Pierre Séguier Chancelier de France et Protecteur de l’Académie Françoise, a fourni un si grand nombre de beaux évènements dans le cours d’une longue vie, qu’il faut nécessairement, MESSIEURS, que je laisse une partie des choses, dont les autres tirent leur principale gloire. Je n’ai pas assez de temps pour faire sortir ce grand Homme d’un nombre infini d’Aïeux, tous plus remarquables les uns que les autres par leurs emplois, leurs dignités, et leurs vertus. Il faudrait un Panégyrique entier pour chacun des Séguiers qui depuis cinq cents ans ont paru dans les plus importantes Charges de la Robe. Laissons donc à part tous ces fameux Ancêtres dont notre Histoire est pleine : tant de Conseillers Maîtres des Requêtes, Lieutenants Civils, Prévôts de Paris, Présidents du Parlement, et arrêtons nos regards sur lui seul, encore faut-il que je passe sous silence une partie des choses les plus mémorables. Je ne dirai rien de sa miraculeuse conservation au moment de sa naissance ; À peine né, que la Providence de Dieu le dérobe à la fureur de la Ligue ; L’Ange tutélaire de la France, prévoyant les désordres d’une autre guerre civile, et que Séguier seul en pourrait un jour modérer les séditieux transports, il garantit ses jours de la barbarie des Ligueurs, et médita même dés- lors de le faire longtemps après échapper dans le même lieu, à l’aveuglement d’un peuple révolté, qui voulait, en le perdant s’ôter à soi-même son protecteur et son appui. Je ne parlerai point de sa jeunesse, qu’il employa seulement à l’étude des belles Lettres, et à l’exercice de la vertu. Je le prends dans le premier de ses emplois ; j’ai assez de matière dans les choses, qui ont éclaté aux yeux de tout le Royaume, sans m’arrêter à celles qui sont de moindre conséquence. Mais pour garder quelque ordre dans mon discours, il s’en trouve un heureusement dans le tableau de sa vie que je vous ai promis, le plus naturel que l’on puisse imaginer pour un Chef de la Justice.

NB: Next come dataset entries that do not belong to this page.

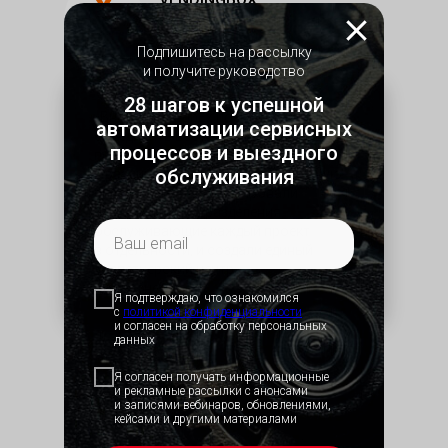
Продажа и аренда вендинговых
автоматов
Подпишитесь на рассылку
и получите руководство
28 шагов к успешной
«Внедрение HubEx позволило нам
автоматизации сервисных
объединить все наши проекты
процессов и выездного
по техническому обслуживанию
обслуживания
с различными Заказчиками в единую
систему. Мы расформировали
структурные подразделения,
обслуживающие каждый проект
в отдельности, и создали единый
диспетчерский центр»
Подробнее→
Я подтверждаю, что ознакомился
с
политикой конфид
енциальности
и согласен на обработку персональных
данных
Я согласен получать информационные
и рекламные рассылки с анонсами
и записями вебинаров, обновлениями,
БРАНТ
кейсами и другими материалами
Техническое обслуживание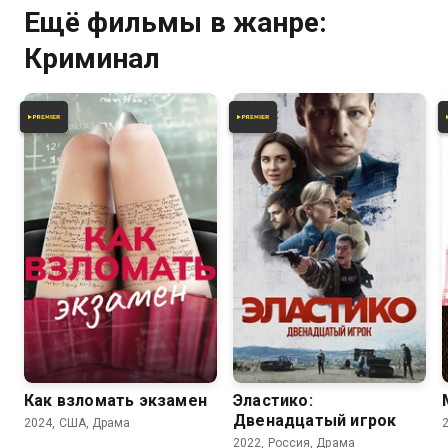
Ещё фильмы в жанре:
Криминал
Как взломать экзамен
Эластико:
Двенадцатый игрок
2024, США, Драма
2022, Россия, Драма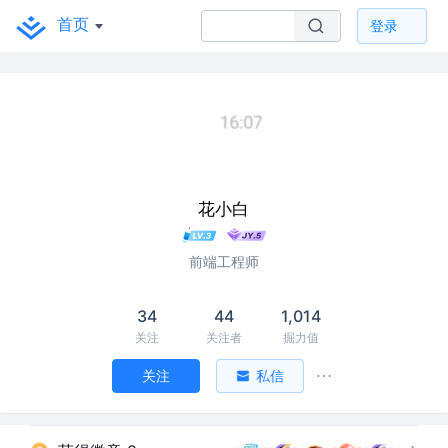
首页
登录
花小白
前端工程师
34
44
1,014
关注
关注者
掘力值
关注
私信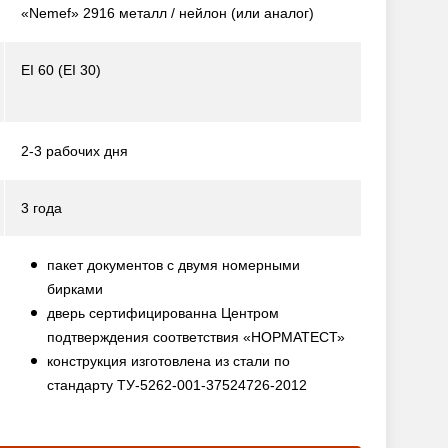
«Nemef» 2916 металл / нейлон
(или аналог)
EI 60 (EI 30)
2-3 рабочих дня
3 года
пакет документов с двумя номерными
бирками
дверь сертифицированна Центром
подтверждения соответствия «НОРМАТЕСТ»
конструкция изготовлена из стали по
стандарту ТУ-5262-001-37524726-2012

Le plus Eloquent de tous les Romains dans une de ses plus belles Oraisons, voulant faire élire Pompée General d’une armée qu’on envoyait contre Mithridate, examine d’abord les qualités nécessaires pour avoir un tel emploi, et fait voir ensuite au Peuple que Pompée possède toutes ces qualités dans un plus haut degré, que tous ceux qui pouvaient le lui disputer. C’est ainsi, MESSIEURS, que la dignité de Chancelier étant ce qui frappe davantage les yeux dans la vie du grand Séguier, il sera aisé de montrer dans ses premiers emplois, comment il a mérité ce haut degré d’honneur. Vous le verrez dans le Parlement et dans les Provinces se mettre en état d’être honoré d’un titre si glorieux, et vous le verrez, après dans ce haut éclat de fortune, conserver et augmenter même tous ces beaux talents qui l’y avaient élevé, et obliger tous les jours par sa conduite la Cour et le Peuple à confirmer dans leur cœur le choix qui en avait été fait. Il faut donc convenir d’abord des qualités que doit avoir un Chancelier : et il me semble qu’elles sont assez connues. Comme Chef de la Justice, il doit avoir plus de lumière que les autres, et ne doit rien ignorer ; parce que l’on ne peut le récuser, il doit être dépouillé de toutes sortes d’intérêts ; parce que tous les Juges du Royaume sont au-dessous de lui, il leur doit l’exemple ; et doit avoir un zèle inviolable pour la Justice ; comme dépositaire de la plus grande autorité du Roy, il doit aimer son Prince, et conserver ses droits et son autorité aux dépens même de sa propre vie ; et enfin puisqu’il en est l’Oracle, et l’Interprète, il faut qu’il le fasse parler avec éloquence.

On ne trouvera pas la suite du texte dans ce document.